Norm Parker would object to this column and to the big fuss that was made over him Saturday at Kinnick Stadium.
It never was about Norm during the near half century that he spent coaching football, including his last 13 seasons as the defensive coordinator at Iowa from 1999 to 2011. He didn’t crave the spotlight, nor was he driven by the almighty dollar or by the desire to be a head coach.
Parker, who died Jan. 13 at the age of 72, was driven by wanting to do his job to the best of his ability. He was driven by helping to turn teenagers into productive young men and by being a good husband and father.
And when you do those things as well as Parker did, and for as long as he did under difficult circumstances, the people whose lives you impacted feel a need to say thanks with the kind of tribute that was held Saturday in Parker’s honor.

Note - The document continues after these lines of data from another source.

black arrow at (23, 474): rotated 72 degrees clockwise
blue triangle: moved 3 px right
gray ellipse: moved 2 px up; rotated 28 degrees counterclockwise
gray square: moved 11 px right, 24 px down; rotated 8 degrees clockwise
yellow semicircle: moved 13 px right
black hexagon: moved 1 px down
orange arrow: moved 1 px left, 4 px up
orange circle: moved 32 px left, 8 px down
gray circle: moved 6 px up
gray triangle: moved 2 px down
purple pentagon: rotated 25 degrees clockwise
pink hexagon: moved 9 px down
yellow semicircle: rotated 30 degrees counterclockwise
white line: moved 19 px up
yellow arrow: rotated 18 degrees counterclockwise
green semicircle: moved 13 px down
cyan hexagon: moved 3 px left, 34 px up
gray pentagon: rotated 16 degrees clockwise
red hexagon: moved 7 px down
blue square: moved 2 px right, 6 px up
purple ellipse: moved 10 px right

“It was always about the team, it was always about the program and never about Norm and what he could do and all the benefits he brought,” said former Iowa all-Big Ten linebacker Chad Greenway, who is entering his ninth season in the NFL as a member of the Minnesota Vikings. “He was an amazing man. And I’m just proud to have learned a lot from him.”
Saturday’s ceremony, which was called Norm Parker Celebration of Life, lasted for about an hour-and-a-half and featured 10 guest speakers, including Greenway, former Hawkeye and recently retired NFL all-Pro defensive end Aaron Kampman, former all-Big Ten linebacker Abdul Hodge, Iowa coach Kirk Ferentz and Parker’s son, Jim Parker.

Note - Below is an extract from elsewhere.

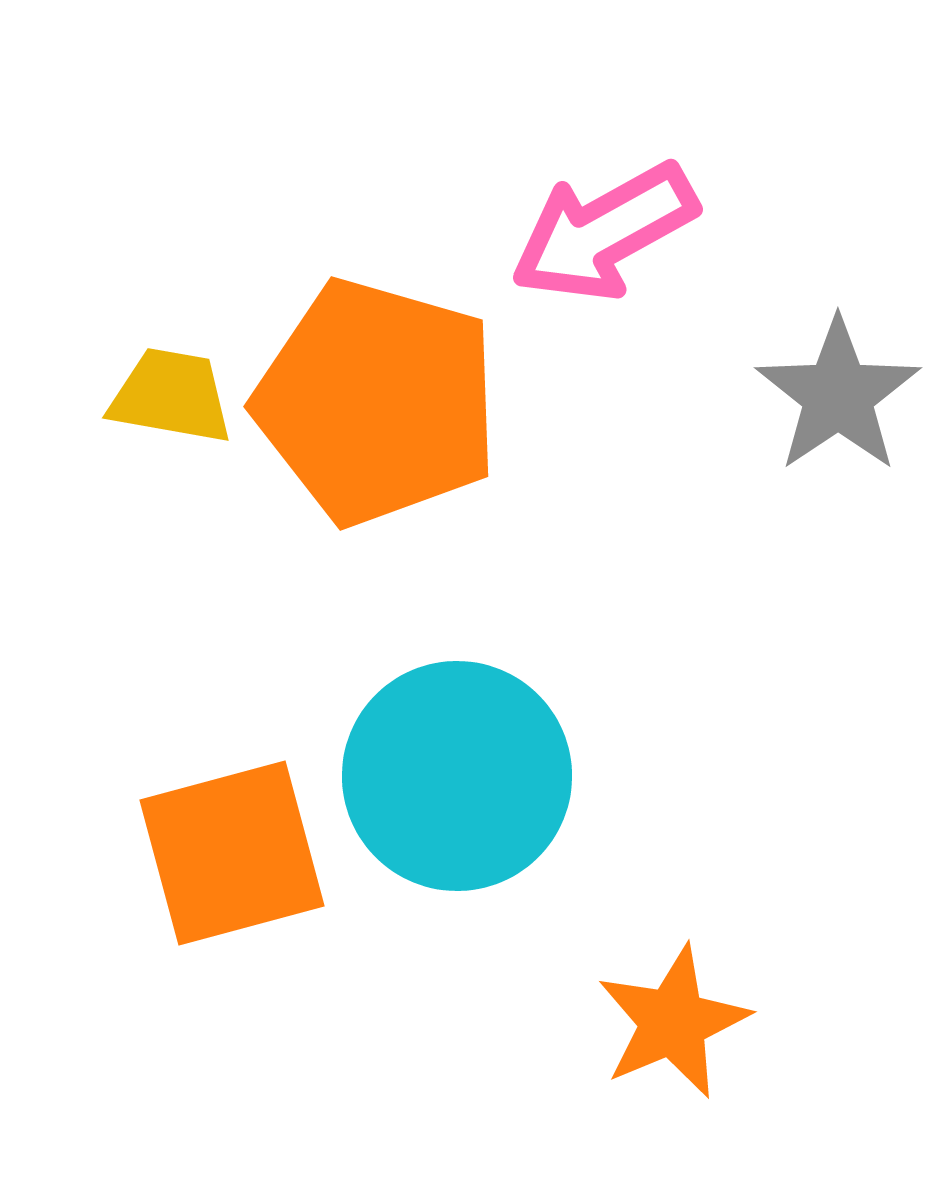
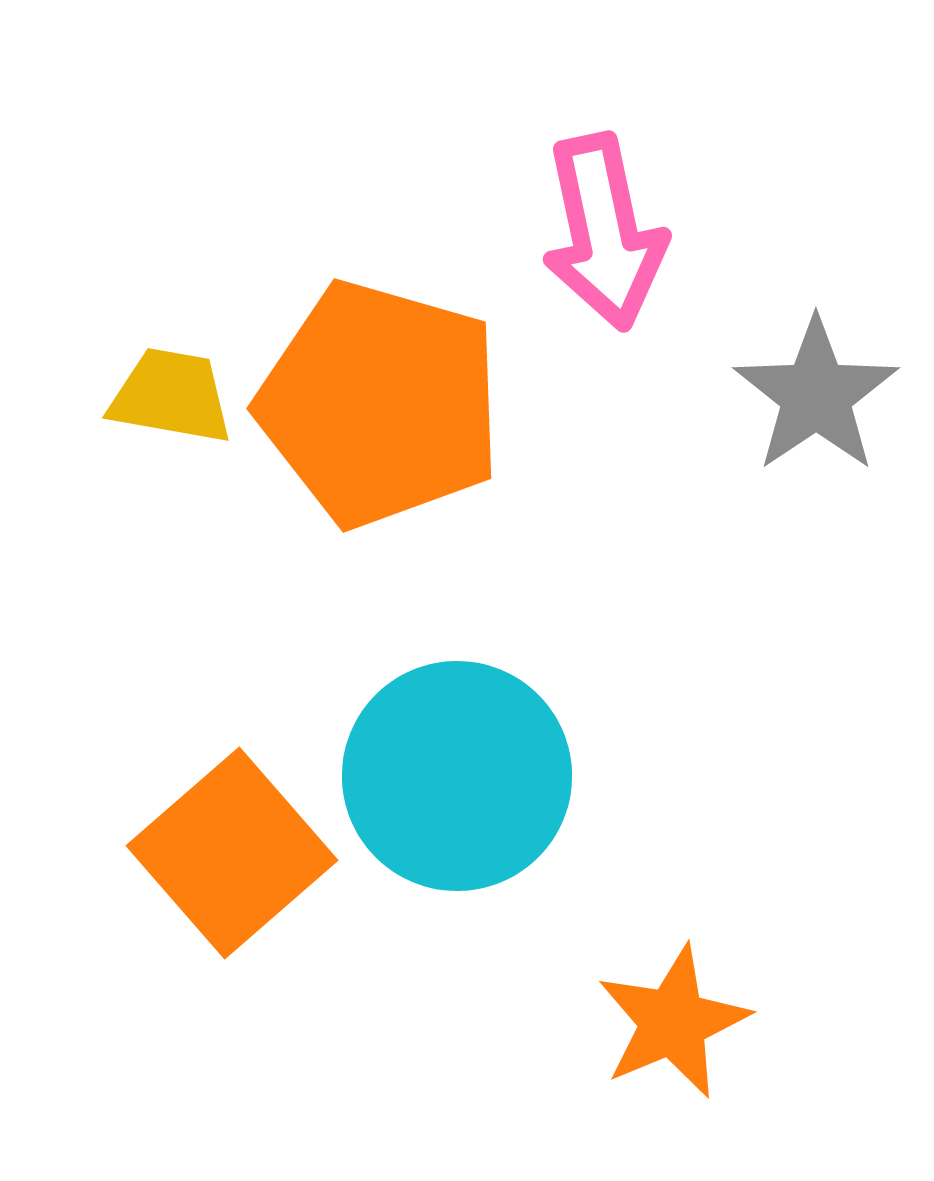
pink arrow: rotated 73 degrees counterclockwise
gray star: moved 22 px left
orange pentagon: moved 3 px right, 2 px down
orange square: rotated 26 degrees counterclockwise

Emotions swayed from laughter to tears as each of the 10 speakers talked about how Norm Parker impacted their lives and about what made him special. They described Parker as an outstanding and dedicated football coach but an even better family man and friend, unselfish to the end.

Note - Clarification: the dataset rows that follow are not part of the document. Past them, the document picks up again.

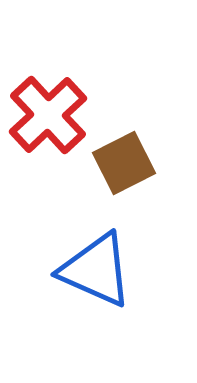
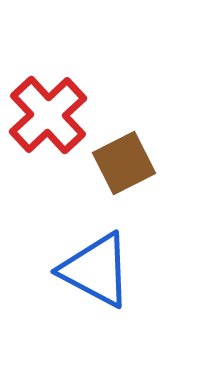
blue triangle: rotated 4 degrees clockwise
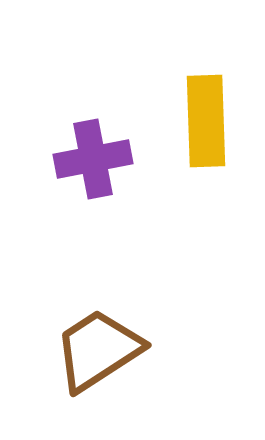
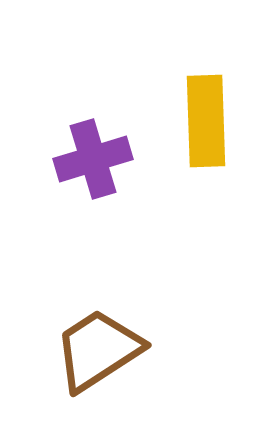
purple cross: rotated 6 degrees counterclockwise
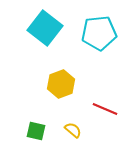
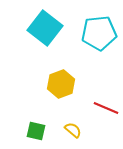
red line: moved 1 px right, 1 px up
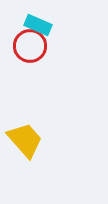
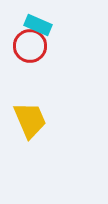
yellow trapezoid: moved 5 px right, 20 px up; rotated 18 degrees clockwise
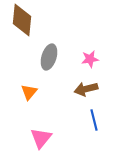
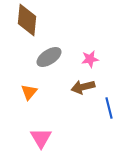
brown diamond: moved 5 px right
gray ellipse: rotated 40 degrees clockwise
brown arrow: moved 3 px left, 2 px up
blue line: moved 15 px right, 12 px up
pink triangle: rotated 10 degrees counterclockwise
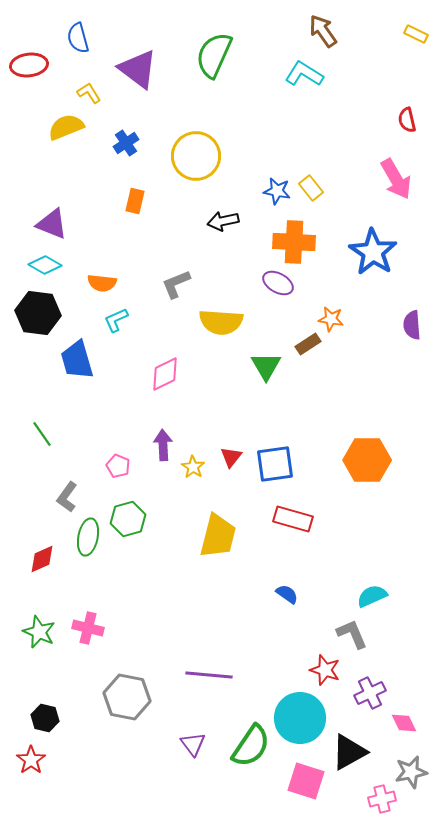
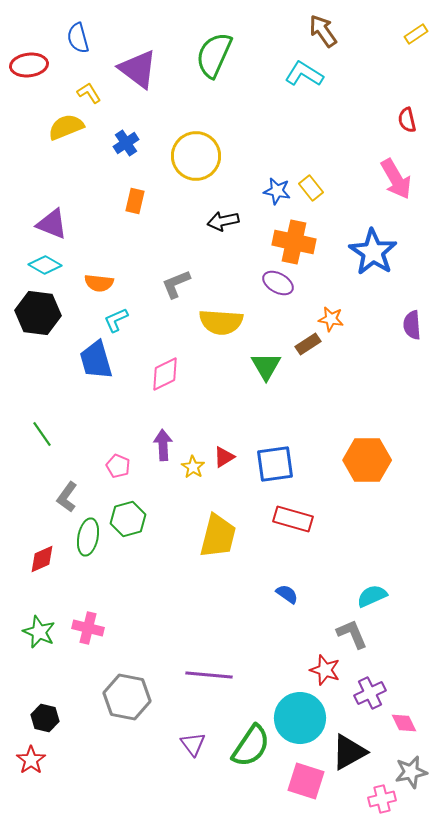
yellow rectangle at (416, 34): rotated 60 degrees counterclockwise
orange cross at (294, 242): rotated 9 degrees clockwise
orange semicircle at (102, 283): moved 3 px left
blue trapezoid at (77, 360): moved 19 px right
red triangle at (231, 457): moved 7 px left; rotated 20 degrees clockwise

“It was always about other people,” said Kampman, who ended the ceremony by leading the audience in a prayer. “He was an unselfish person who tried to give more than he received and because of that you get to see the fruits of it here.”
That was the prevailing message to take away from Saturday’s ceremony: Norm Parker lived his life to help others and did so in a way that earned respect and admiration.
That was never more evident than when former Iowa assistant coach Eric Johnson stepped to the lectern Saturday as the fifth speaker to share his thoughts about Parker. Johnson, who just recently left his coaching position to enter the restaurant business, was overcome by emotion. He paused for a few seconds to gather himself, but his tears spoke loud and clear.
“Everybody has kind of said the same thing,” said Johnson, who came with Parker from Vanderbilt University to join the Iowa staff in 1999. “And I think that is what truly shows you the impact of a person and what type of teacher and mentor he is for all of us.”
Football was very good to Norm Parker and vice versa. He respected the game and the toughness that was needed to play it effectively.
But he didn’t let football define him, nor did he coach at the expense of his family.
One of my lasting images of Norm Parker is seeing him together with his son Jeff, who was born with Down syndrome and died in 2004 at the age of 33. They were inseparable, even during practice, because Norm wouldn’t have it any other way.
As great as Norm Parker was at coaching football, it pales in comparison to what he accomplished as a father. He brought so much joy and happiness to Jeff’s short life, and it was inspiring to watch from a distance.
“The number one memory I’ll always have is when his son Jeff would break down our huddle,” said Greenway, who played at Iowa from 2002-05. “Norm just took so much pride in that.”
Resilient was another word used Saturday to describe Norm Parker and deservedly so. It was sad seeing his body ravaged by the effects of diabetes, but you also were inspired by how he persevered and stayed positive.
Parker had a unique way of expressing himself by using phrases that are called Norm-isms. Nine of his most popular Norm-isms were printed on the back of the program that was handed out before Saturday’s ceremony.
He enjoyed telling stories and jokes, but without being overbearing. Parker chose his words carefully, but there always was a message to be heard.
Shortly after his death, former Iowa defensive lineman and West High graduate Tyler Luebke summed up Norm Parker’s influence perfectly on Twitter.
“It’s going to be harder to get into Heaven now that Norm Parker is running their defense,” Luebke said.